There is still significant debate regarding the biological behavior of paragangliomas (2). The malignant potential of a nonchromaffin paraganglioma is difficult to predict on histological grounds (11). It has been said that the only criterion for malignancy is the presence of metastases to sites where chromaffin tissue is not usually found. (2). According to the World Health Organization classification of tumors of the endocrine system, the presence of metastasis or tumor spread in size of normally devoid of chromaffin tissue define paragangliomas as malignant (2). Nonchromaffin paragangliomas are very vascular and this vascularity accounts for the propensity of gastrointestinal lesion to bleed. Growth is slow even in malignant lesions. Metastases are primarily to the lungs, bones, liver, and lymph nodes (11). About 30–40% of paragangliomas are malignant and the overall 5-year survival is around 50%. Currently, the only validated risk factor for malignancy and poor prognosis is the evidence of a germline mutation in the succinate dehydrogenase subunit B (SDHB) gene (3). Recently, the size and the weight of the tumor, the presence of tumor necrosis, Ki-67 index > 4% and the absence of pS100 are considered as high risk factors for malignancy and recurrence (3).
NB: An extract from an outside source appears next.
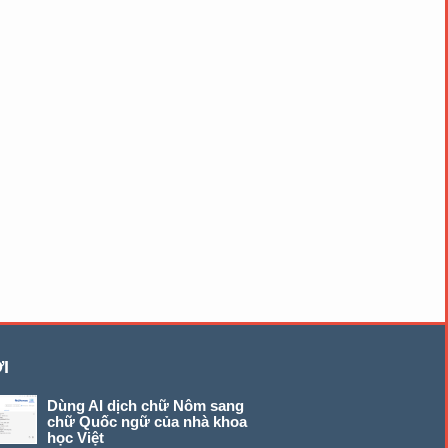
I
Dùng AI dịch chữ Nôm sang
chữ Quốc ngữ của nhà khoa
học Việt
The therapeutic modalities of paragangliomas include open or minimally invasive surgery, nuclear medicine, chemotherapy, radiotherapy and biological targeted agents. The choice of the type of treatment depends on various factors: location, size, extension, symptoms, malignancy, and status of somatostatin receptors (3). The first line treatment for resectable tumors is complete surgical resection, that can be performed with open surgery or laparoscopic technique. In most cases of gastric paragangliomas reported in the literature a total or subtotal gastrectomy was performed (3); limited surgical excision is a feasible and safe treatment and appears in the present case to have been curative (4). According to the studies regarding the laparoscopic treatment of extraadrenal intra-abdominal paragangliomas available in the literature, all tumors were less than 4 cm (3) as in our case. The choice between open or laparoscopic surgery depends on the experience of surgeon and findings, location and extension of the tumor (3). In our case, the intervention has began as to carry out a laparoscopic appendectomy but the intraoperative finding of a gastric lesion has led the operator to change the initial positioning plan of the trocars thus making easier the access to the stomach. A third trocar was positioned on the right flank of the patient, along the transverse umbilical line, rather than in hypogastrium as it would have been in case of confirmation of an appendicitis, to facilitate dissection maneuvers of the lesion, until then unrecognized. The initial exploration of the peritoneal cavity has enabled a correct approach to this case, and it has made possible to change the positioning of the trocars so as to be able to lead to successful completion of the surgery by laparoscopy. Surgical therapy is also indicated to palliative intent when a complete eradication of disease is not achievable for metastatic status of malignancies (3).

Conclusion

Gastric paraganglioma is a very rare tumor and its diagnosis is very difficult. Surgical excision is the treatment of choice which can be performed successfully by laparoscopy.